I did this, but with dd -- it completed. Was very anti-climatic. I was hoping it would crash or at least disconnect me, but the kernel, sshd and bash were still in memory and happily returned me to a prompt where I couldn't really do anything.
On Linux, it'd likely go until completion. You can't write to executables and libraries that are currently running (ETXTBUSY), so shred can't trash either itself or find.
The exception is shared libraries on Linux. Shared libraries are mmapped into the address space of the executable that uses them. Back in the day, mmap used to support a `MAP_DENYWRITE` flag, which it no longer does - so you _can_ write to a shared library that is currently in use. I found this out the hard way when a shared library that I'd written (which maintained some state in its constructor) started crashing mysteriously anytime it was used by more than one process. It took two weeks of debugging to figure out why this was happening. [1] has more details about `ETXTBUSY`, `MAP_DENYWRITE` and shared libraries.
rm doesn't actually modify the file. It does an unlink which removes the link from the filename to the file.
Essentially, a file can have 0 or more names linked to it. As long as a file has at least one name or at least one process with it open, it will persevere.
By contrast, shred actually writes to the underlying file.
True, but I wonder if it would first get stuck on trying to shred e.g. /dev/stderr or if after shredding the files in /etc some daemon woke up and tried to read a file there and choked.
I do like that /bin/true can actually fail and return false, which technically makes a "Not /bin/false" invocation more resilient: https://github.com/coreutils/coreutils/blob/master/src/true.... (and yes, I know it's the most unlikely thing, I just found it funny)
The other interesting thing about the true command is how much more complicated it got then it needed to be.
first an exercise
touch mytrue
chmod u+x mytrue
./mytrue
echo "error code for mytrue is $?"
This is literally how true started life. yes it is very zen.
The first offense was legal. All code had to have a copyright disclaimer.
even an empty file? Yes. so now it was a file with a copyright disclaimer and nothing else. And the koan-like question comes to mind is "Can you copyright nothing?" well AT&T sure tried.
Then somebody said our programs should be well defined and not depend on a fluke of unix, which at this point was probably a good idea. So true finally had code. It was "exit 0"
Then somebody said we should write our system utilities in C instead of shell so it runs faster. openbsd still has a good example of how this would look.

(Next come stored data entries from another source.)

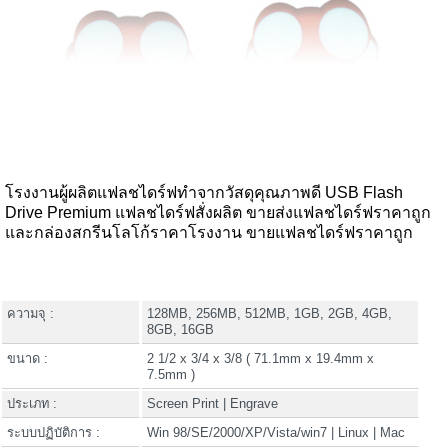
โรงงานผู้ผลิตแฟลชไดร์ฟทำจากวัสดุคุณภาพดี USB Flash
Drive Premium แฟลชไดร์ฟสั่งผลิต ขายส่งแฟลชไดร์ฟราคาถูก
และกล่องสกรีนโลโก้ราคาโรงงาน ขายแฟลชไดร์ฟราคาถูก
ความจุ :
128MB, 256MB, 512MB, 1GB, 2GB, 4GB,
8GB, 16GB
ขนาด :
2 1/2 x 3/4 x 3/8 ( 71.1mm x 19.4mm x
7.5mm )
ประเภท :
Screen Print | Engrave
ระบบปฏิบัติการ :
Win 98/SE/2000/XP/Vista/win7 | Linux | Mac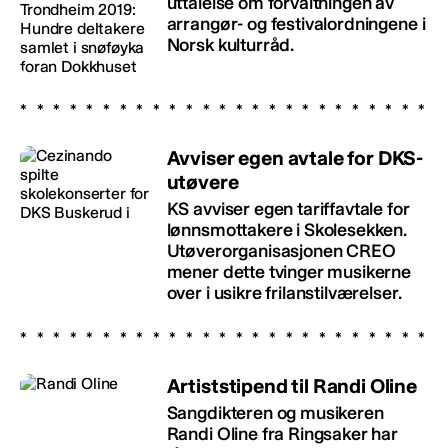
uttalelse om forvaltningen av
arrangør- og festivalordningene i
Norsk kulturråd.
Avviser egen avtale for DKS-
utøvere
KS avviser egen tariffavtale for
lønnsmottakere i Skolesekken.
Utøverorganisasjonen CREO
mener dette tvinger musikerne
over i usikre frilanstilværelser.
Artiststipend til Randi Oline
Sangdikteren og musikeren
Randi Oline fra Ringsaker har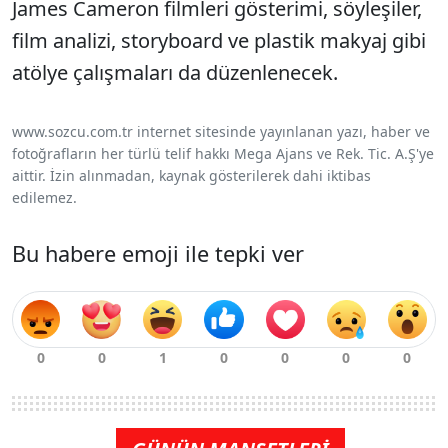
James Cameron filmleri gösterimi, söyleşiler,
film analizi, storyboard ve plastik makyaj gibi
atölye çalışmaları da düzenlenecek.
www.sozcu.com.tr internet sitesinde yayınlanan yazı, haber ve
fotoğrafların her türlü telif hakkı Mega Ajans ve Rek. Tic. A.Ş'ye
aittir. İzin alınmadan, kaynak gösterilerek dahi iktibas
edilemez.
Bu habere emoji ile tepki ver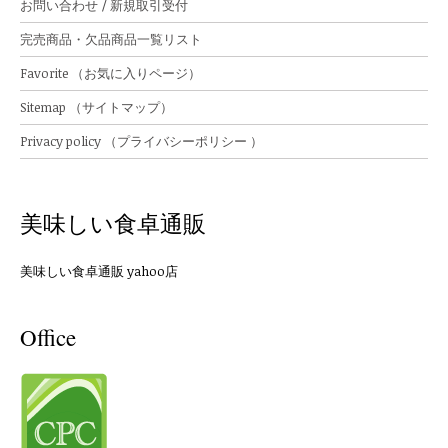
お問い合わせ / 新規取引受付
完売商品・欠品商品一覧リスト
Favorite （お気に入りページ）
Sitemap （サイトマップ）
Privacy policy （プライバシーポリシー ）
美味しい食卓通販
美味しい食卓通販 yahoo店
Office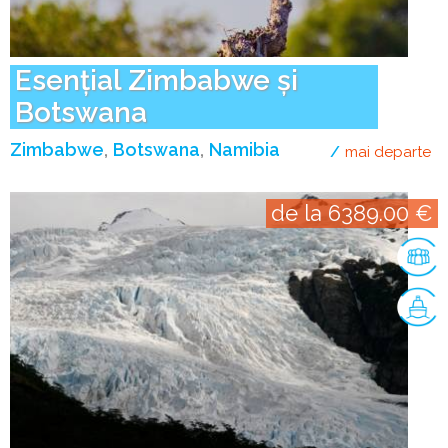
Esențial Zimbabwe și
Botswana
Zimbabwe
Botswana
Namibia
mai departe
de
de la 6389.00 €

At some point gnu bureaucracy got involved and said all programs must support the '-h' flag. so that got added, then they said all programs must support locale so that got added. now days gnu true is an astonishing 80 lines long.
The cleverness inside coreutils is mostly around choosing effective ways to interface with the kernel, e.g. using copy_file_range() instead of read()/write() to avoid having to copy the data into userspace.
It's more a software engineering endeavour instead of computer science.
Honest question: why? I'm not really interested in portable scripts, usually I just want to get a job done as fast as possible and move on (for serious automation I prefer Python, shell is for more interactive use for me). Is there any upside to sticking to busybox commands in this case?
That guy is starting from very far away, HN not the place as it is not enough to fill in that amount of blanks.
And from the first thing you learn in real life, is humility, but sometimes, some people makes you feel you know everything, like here... but I very well know I am average/normal, which worsen even more his/her case. Yeah, a bit like John Snow.
This is an horrible feeling.
Not to mention, this post is border-line passive-aggressive... so...
"They are not designed for long life or to scale beyond their role."
Would love to see some examples from the author of programs he believes are "designed for long life" that have been around 30 years.
Or even ones he thinks will be around for 30 years.